Imagine that — a military listening site now a place where we listen to nature. If you know me, you know that Schoodic is my kind of point. On this campus, scientists and students study everything from ocean warming to insect diversity. And they do it with a genuine dedication to citizen engagement. (I’ll be giving the Brown Bag lunch lecture — on the new science of migration — here on January 19.) The Schoodic Institute has a kinship with another Down East center for learning, the Eagle Hill Institute, where I teach seminars on dragonflies and damselflies, and on moths and butterflies.
War, of course, is the ultimate environmental and human catastrophe. But as it turns out, the U.S. military, one of the country’s biggest landowners, does show its green stripes from time to time.
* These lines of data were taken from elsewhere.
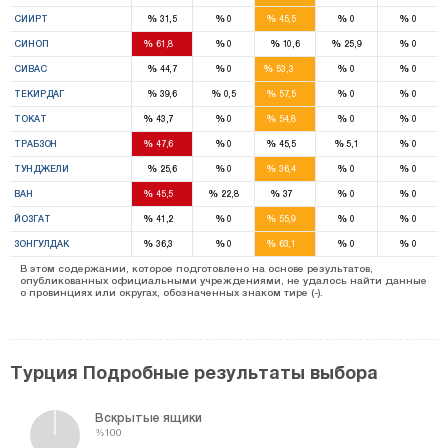
4
%
%
%
%
%
СИИРТ
31,5
0
45,5
0
0
5
%
%
%
%
%
СИНОП
61,8
0
10,6
25,9
0
12
%
%
%
%
%
СИВАС
44,7
0
53,3
0
0
5
%
%
%
%
%
ТЕКИРДАГ
39,6
0,5
57,5
0
0
1
8
%
%
%
%
%
ТОКАТ
43,7
0
54,8
0
0
9
3
%
%
%
%
%
ТРАБЗОН
47,6
0
45,5
5,1
0
2
%
%
%
%
%
ТУНДЖЕЛИ
25,6
0
36,4
0
0
2
1
%
%
%
%
%
ВАН
45,5
22,8
37
0
0
1
6
%
%
%
%
%
ЙОЗГАТ
41,2
0
55,9
0
0
1
9
%
%
%
%
%
ЗОНГУЛДАК
36,3
0
63,1
0
0
В этом содержании, которое подготовлено на основе результатов,
опубликованных официальными учреждениями, не удалось найти данные
о провинциях или округах, обозначенных знаком тире (-).
Турция Подробные результаты выбора
Вскрытые ящики
%100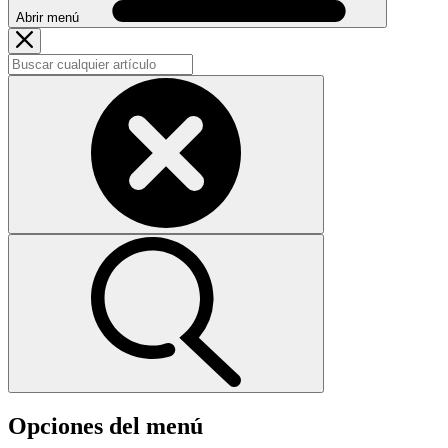
Abrir menú
Opciones del menú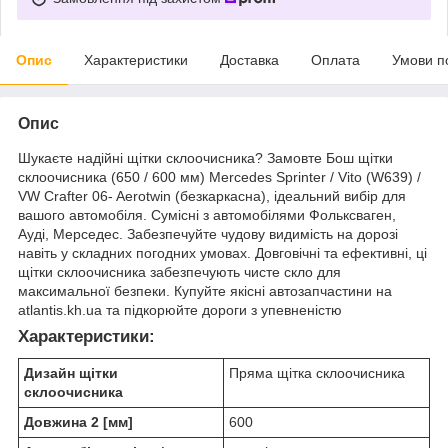
Опис
Характеристики
Доставка
Оплата
Умови п
Опис
Шукаєте надійні щітки склоочисника? Замовте Бош щітки
склоочисника (650 / 600 мм) Mercedes Sprinter / Vito (W639) /
VW Crafter 06- Aerotwin (безкаркасна), ідеальний вибір для
вашого автомобіля. Сумісні з автомобілями Фольксваген,
Ауді, Мерседес. Забезпечуйте чудову видимість на дорозі
навіть у складних погодних умовах. Довговічні та ефективні, ці
щітки склоочисника забезпечують чисте скло для
максимальної безпеки. Купуйте якісні автозапчастини на
atlantis.kh.ua та підкорюйте дороги з упевненістю
Характеристики:
Дизайн щітки
Пряма щітка склоочисника
склоочисника
Довжина 2 [мм]
600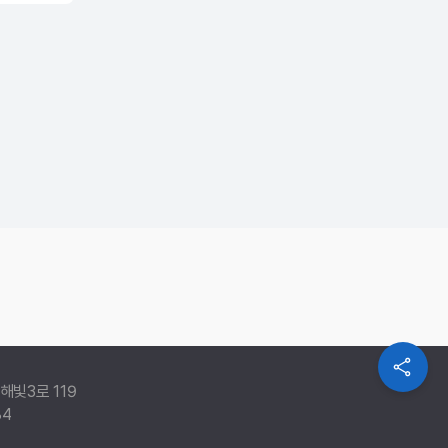
해빛3로 119
84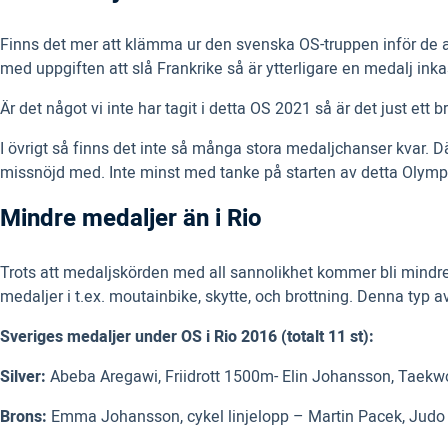
Finns det mer att klämma ur den svenska OS-truppen inför de 
med uppgiften att slå Frankrike så är ytterligare en medalj in
Är det något vi inte har tagit i detta OS 2021 så är det just ett 
I övrigt så finns det inte så många stora medaljchanser kvar. Dä
missnöjd med. Inte minst med tanke på starten av detta Olymp
Mindre medaljer än i Rio
Trots att medaljskörden med all sannolikhet kommer bli mindre 
medaljer i t.ex. moutainbike, skytte, och brottning. Denna typ a
Sveriges medaljer under OS i Rio 2016 (totalt 11 st):
Silver:
Abeba Aregawi, Friidrott 1500m- Elin Johansson, Taekw
Brons:
Emma Johansson, cykel linjelopp – Martin Pacek, Judo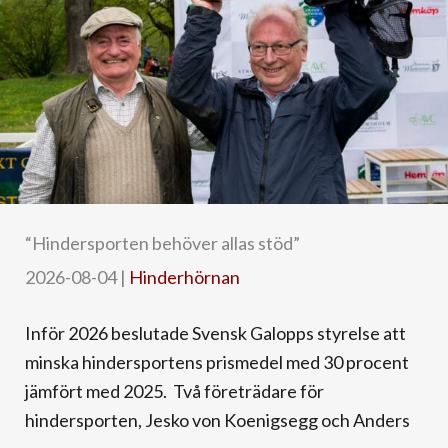
“Hindersporten behöver allas stöd”
2026-08-04
|
Hinderhörnan
Inför 2026 beslutade Svensk Galopps styrelse att
minska hindersportens prismedel med 30 procent
jämfört med 2025. Två företrädare för
hindersporten, Jesko von Koenigsegg och Anders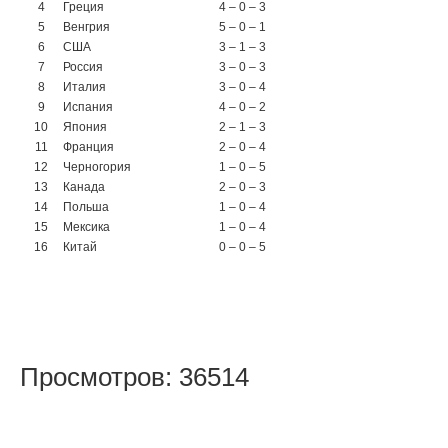
4
Греция
4 – 0 – 3
5
Венгрия
5 – 0 – 1
6
США
3 – 1 – 3
7
Россия
3 – 0 – 3
8
Италия
3 – 0 – 4
9
Испания
4 – 0 – 2
10
Япония
2 – 1 – 3
11
Франция
2 – 0 – 4
12
Черногория
1 – 0 – 5
13
Канада
2 – 0 – 3
14
Польша
1 – 0 – 4
15
Мексика
1 – 0 – 4
16
Китай
0 – 0 – 5
Просмотров: 36514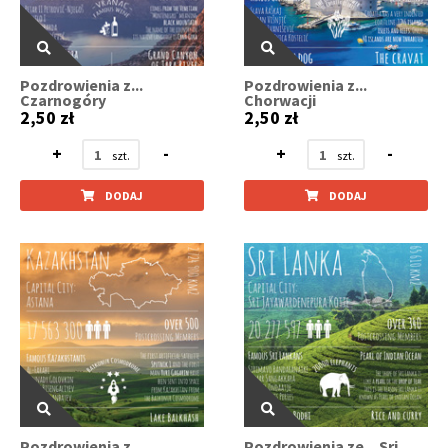
Pozdrowienia z...
Pozdrowienia z...
Czarnogóry
Chorwacji
2,50 zł
2,50 zł
+
-
+
-
DODAJ
DODAJ
Pozdrowienia z...
Pozdrowienia ze... Sri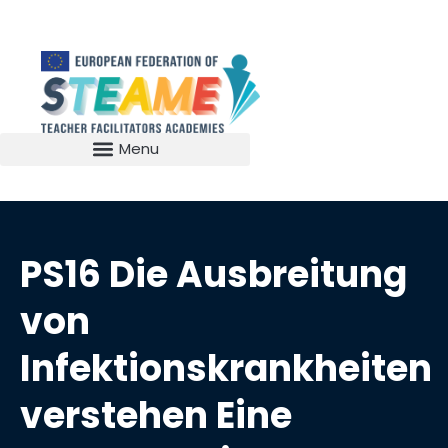
PS16 Die Ausbreitung
von
Infektionskrankheiten
verstehen Eine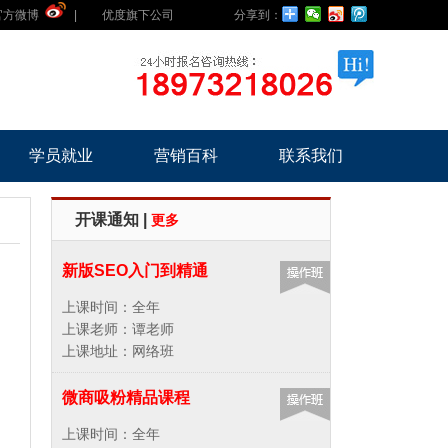
官方微博
|
优度旗下公司
分享到：
学员就业
营销百科
联系我们
开课通知 |
更多
新版SEO入门到精通
上课时间：全年
上课老师：谭老师
上课地址：网络班
微商吸粉精品课程
上课时间：全年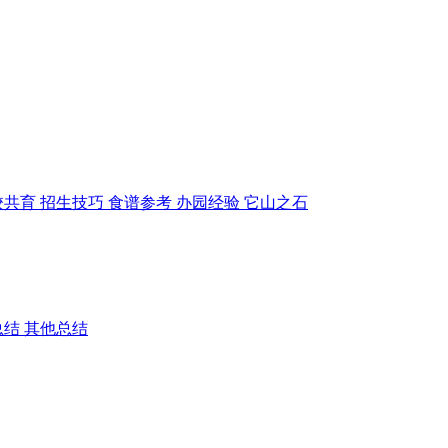
校共育
招生技巧
食谱参考
办园经验
它山之石
总结
其他总结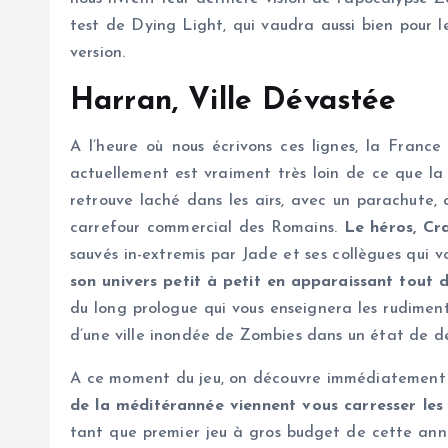
test de Dying Light, qui vaudra aussi bien pour 
version.
Harran, Ville Dévastée
A l’heure où nous écrivons ces lignes, la France
actuellement est vraiment très loin de ce que la
retrouve laché dans les airs, avec un parachute, 
carrefour commercial des Romains.
Le héros, Cra
sauvés in-extremis par Jade et ses collègues qui vo
son univers petit à petit en apparaissant tout 
du long prologue qui vous enseignera les rudiments
d’une ville inondée de Zombies dans un état de d
A ce moment du jeu, on découvre immédiatement 
de la méditérannée viennent vous carresser les j
tant que premier jeu à gros budget de cette anné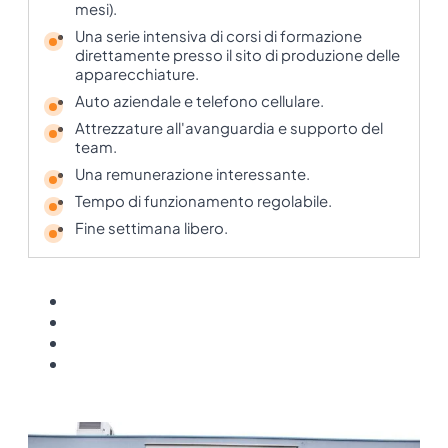
mesi).
Una serie intensiva di corsi di formazione
direttamente presso il sito di produzione delle
apparecchiature.
Auto aziendale e telefono cellulare.
Attrezzature all'avanguardia e supporto del
team.
Una remunerazione interessante.
Tempo di funzionamento regolabile.
Fine settimana libero.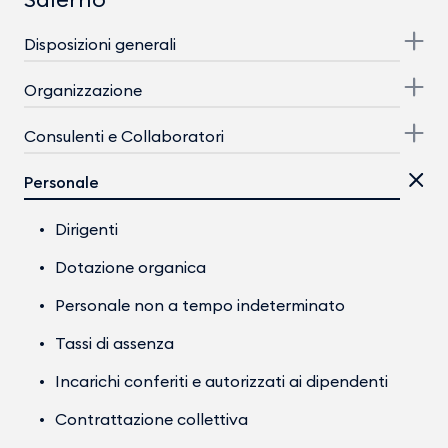
Disposizioni generali
Organizzazione
Consulenti e Collaboratori
Personale
Dirigenti
Dotazione organica
Personale non a tempo indeterminato
Tassi di assenza
Incarichi conferiti e autorizzati ai dipendenti
Contrattazione collettiva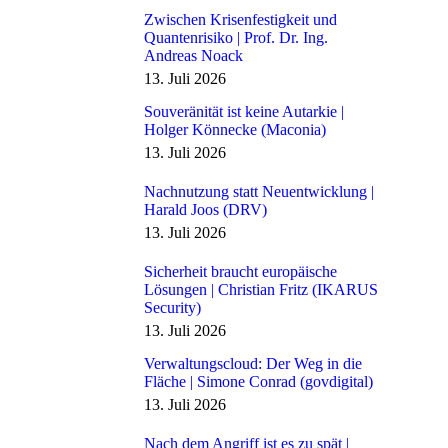
Zwischen Krisenfestigkeit und
Quantenrisiko | Prof. Dr. Ing.
Andreas Noack
13. Juli 2026
Souveränität ist keine Autarkie |
Holger Könnecke (Maconia)
13. Juli 2026
Nachnutzung statt Neuentwicklung |
Harald Joos (DRV)
13. Juli 2026
Sicherheit braucht europäische
Lösungen | Christian Fritz (IKARUS
Security)
13. Juli 2026
Verwaltungscloud: Der Weg in die
Fläche | Simone Conrad (govdigital)
13. Juli 2026
Nach dem Angriff ist es zu spät |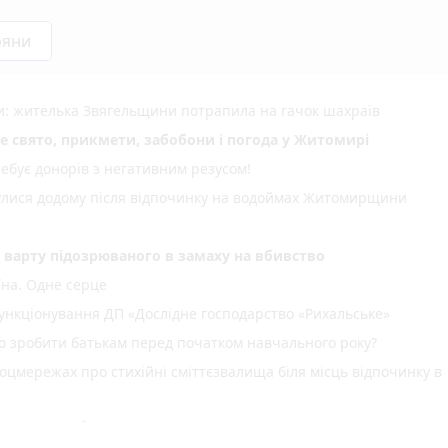
ряни
ми: жителька Звягельщини потрапила на гачок шахраїв
не свято, прикмети, забобони і погода у Житомирі
ебує донорів з негативним резусом!
нулися додому після відпочинку на водоймах Житомирщини
д варту підозрюваного в замаху на вбивство
їна. Одне серце
нкціонування ДП «Дослідне господарство «Рихальське»
но зробити батькам перед початком навчального року?
оцмережах про стихійні сміттєзвалища біля місць відпочинку в
спеку: +38°C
I’ve been hired to study rare butterflies on National Guard land, for example, and my colleagues at the Vermont Center for Ecostudies are partnering with the Department of Defense to study grassland birds on military sites across the country.
So, from here at Schoodic this month, I’ll be listening more to waves on rock than to the tsunami rocking Washington. And although I’m loving Maine right now, I’ll point with pride to the touching and sensible inaugural address last Thursday from our new Republican governor, Phil Scott, in my home state of Vermont. In Governor Scott we hope the legacies of Vermonters George Aiken and Jim Jeffords survive, like a seed bank of sanity in the shitstorm now blowing through our nation’s capital, our politics and our commons.
Here’s my bird list from Schoodic Point and environs yesterday.
- American Black Duck
- Common Eider
- White-winged Scoter
- Black Scoter
- Long-tailed Duck
- Red-breasted Merganser
- Common Loon
- Horned Grebe
- Red-necked Grebe
- Great Cormorant
- Northern Harrier
- Bald Eagle
- Purple Sandpiper
- Black Guillemot
- Herring Gull
- Great Black-backed Gull
- Northern Flicker (rare here in January)
- American Crow
- Golden-crowned Kinglet
Thanks for painting such a beautiful picture in writing. Damselflies is my new favorite word.
Thanks, Donna. Nice to hear from you! I hope to get to Monhegan in spring for a change this year.
Nice gig, Bryan! Have fun! That flicker is pretty crazy.
You’re in NC, right? Not up here?
Enjoy your time at this fantastic location. The writing muse will envelop you!
Thanks! Yes, just the right dose of flying things. Any more, like being in TX, and I wouldn’t get any work done. 🙂
Jealous (as usual!). But with the sun shining so brilliantly here in northern Vermont causing sparkles like diamonds on top of the snow, I watch the Chickadees and dream of spring’s coming. Have fun!
Thanks, Rita! Yes, to seize the winter, we must seize the angled light!